> **PROBLEM DETAILS**
Restate, in full and unchanged, the entries that follow, but not their pictures.

Stored data entries
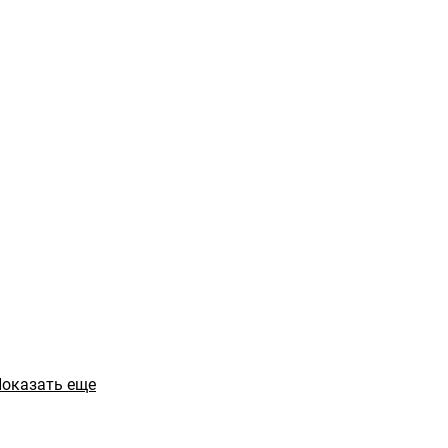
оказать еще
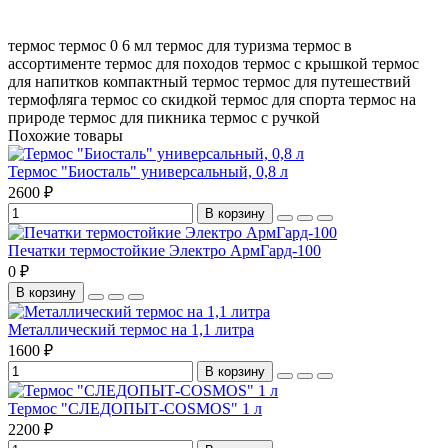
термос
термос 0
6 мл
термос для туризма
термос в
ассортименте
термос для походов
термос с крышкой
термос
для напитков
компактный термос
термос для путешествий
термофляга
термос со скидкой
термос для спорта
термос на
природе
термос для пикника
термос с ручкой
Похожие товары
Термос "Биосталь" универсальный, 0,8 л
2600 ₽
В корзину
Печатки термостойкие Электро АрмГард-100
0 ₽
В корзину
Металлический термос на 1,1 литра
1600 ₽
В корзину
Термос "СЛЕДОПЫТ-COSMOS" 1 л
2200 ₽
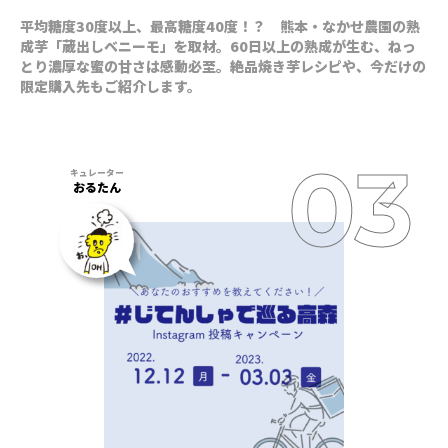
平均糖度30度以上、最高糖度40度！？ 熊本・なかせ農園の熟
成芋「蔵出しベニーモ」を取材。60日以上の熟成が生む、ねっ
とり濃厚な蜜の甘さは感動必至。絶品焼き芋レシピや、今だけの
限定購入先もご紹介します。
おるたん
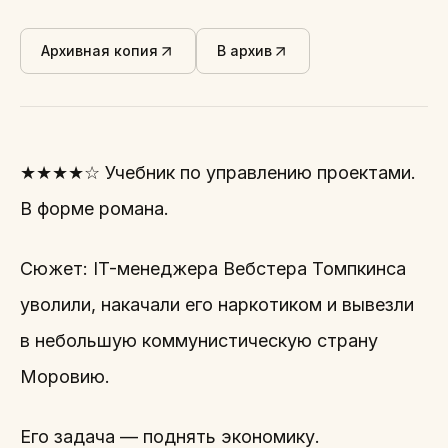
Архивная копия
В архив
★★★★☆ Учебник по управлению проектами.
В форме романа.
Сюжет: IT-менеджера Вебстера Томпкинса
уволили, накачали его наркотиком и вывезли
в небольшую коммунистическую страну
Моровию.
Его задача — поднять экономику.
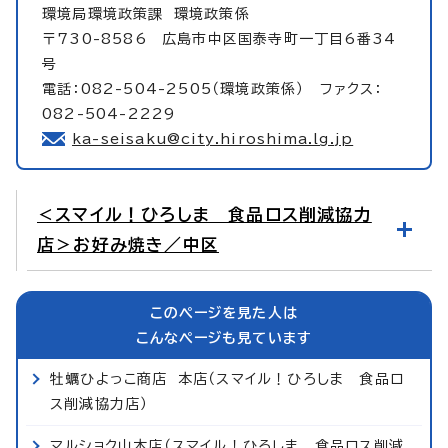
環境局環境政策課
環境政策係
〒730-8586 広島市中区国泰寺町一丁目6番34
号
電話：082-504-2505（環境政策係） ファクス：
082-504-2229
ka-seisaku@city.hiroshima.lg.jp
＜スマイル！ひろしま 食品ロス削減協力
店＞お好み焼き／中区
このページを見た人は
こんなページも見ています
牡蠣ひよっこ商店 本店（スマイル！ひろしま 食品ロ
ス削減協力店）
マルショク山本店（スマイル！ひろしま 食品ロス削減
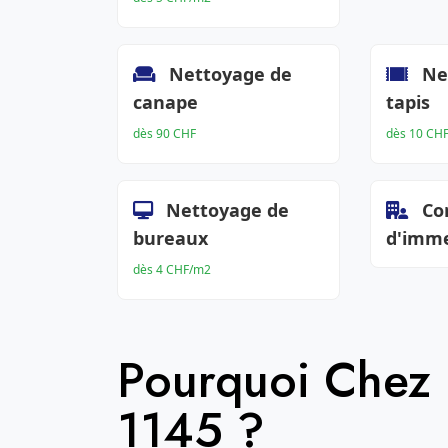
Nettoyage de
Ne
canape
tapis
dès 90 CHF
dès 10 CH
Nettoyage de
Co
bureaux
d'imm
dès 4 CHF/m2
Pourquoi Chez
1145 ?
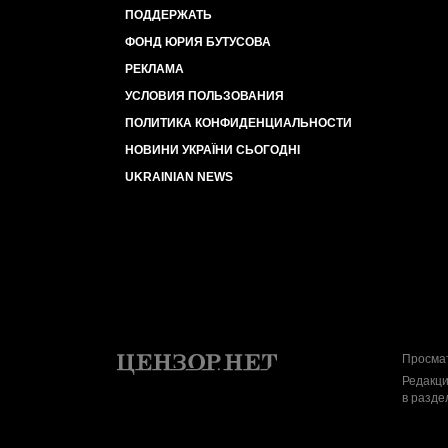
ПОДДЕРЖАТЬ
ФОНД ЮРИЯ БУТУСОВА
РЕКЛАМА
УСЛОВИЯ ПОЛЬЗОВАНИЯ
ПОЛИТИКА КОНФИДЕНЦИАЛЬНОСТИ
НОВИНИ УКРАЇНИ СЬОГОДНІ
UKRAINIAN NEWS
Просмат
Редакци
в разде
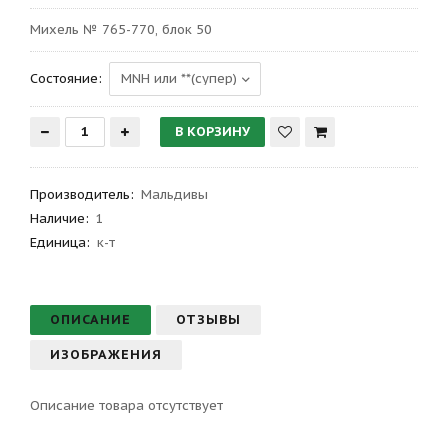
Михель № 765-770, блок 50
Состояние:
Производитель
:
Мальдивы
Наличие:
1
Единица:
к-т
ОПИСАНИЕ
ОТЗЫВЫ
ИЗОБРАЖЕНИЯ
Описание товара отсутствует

> **WRITTEN SOLUTION**
оказать еще
термос
термос 0
6 мл
термос для туризма
термос в
ассортименте
термос для походов
термос с крышкой
термос
для напитков
компактный термос
термос для путешествий
термофляга
термос со скидкой
термос для спорта
термос на
природе
термос для пикника
термос с ручкой
Похожие товары
Термос "Биосталь" универсальный, 0,8 л
2600 ₽
В корзину
Печатки термостойкие Электро АрмГард-100
0 ₽
В корзину
Металлический термос на 1,1 литра
1600 ₽
В корзину
Термос "СЛЕДОПЫТ-COSMOS" 1 л
2200 ₽
平均糖度30度以上、最高糖度40度！？ 熊本・なかせ農園の熟
成芋「蔵出しベニーモ」を取材。60日以上の熟成が生む、ねっ
とり濃厚な蜜の甘さは感動必至。絶品焼き芋レシピや、今だけの
限定購入先もご紹介します。
おるたん
Архивная копия
В архив
★★★★☆ Учебник по управлению проектами.
В форме романа.
Сюжет: IT-менеджера Вебстера Томпкинса
уволили, накачали его наркотиком и вывезли
в небольшую коммунистическую страну
Моровию.
Его задача — поднять экономику.
環境局環境政策課
環境政策係
〒730-8586 広島市中区国泰寺町一丁目6番34
号
電話：082-504-2505（環境政策係） ファクス：
082-504-2229
ka-seisaku@city.hiroshima.lg.jp
＜スマイル！ひろしま 食品ロス削減協力
店＞お好み焼き／中区
このページを見た人は
こんなページも見ています
牡蠣ひよっこ商店 本店（スマイル！ひろしま 食品ロ
ス削減協力店）
マルショク山本店（スマイル！ひろしま 食品ロス削減
Nettoyage de
Ne
canape
tapis
dès 90 CHF
dès 10 CH
Nettoyage de
Co
bureaux
d'imm
dès 4 CHF/m2
Pourquoi Chez
1145 ?
ПОДДЕРЖАТЬ
ФОНД ЮРИЯ БУТУСОВА
РЕКЛАМА
УСЛОВИЯ ПОЛЬЗОВАНИЯ
ПОЛИТИКА КОНФИДЕНЦИАЛЬНОСТИ
НОВИНИ УКРАЇНИ СЬОГОДНІ
UKRAINIAN NEWS
Просмат
Редакци
в разде
Михель № 765-770, блок 50
Состояние:
Производитель
:
Мальдивы
Наличие:
1
Единица:
к-т
ОПИСАНИЕ
ОТЗЫВЫ
ИЗОБРАЖЕНИЯ
Описание товара отсутствует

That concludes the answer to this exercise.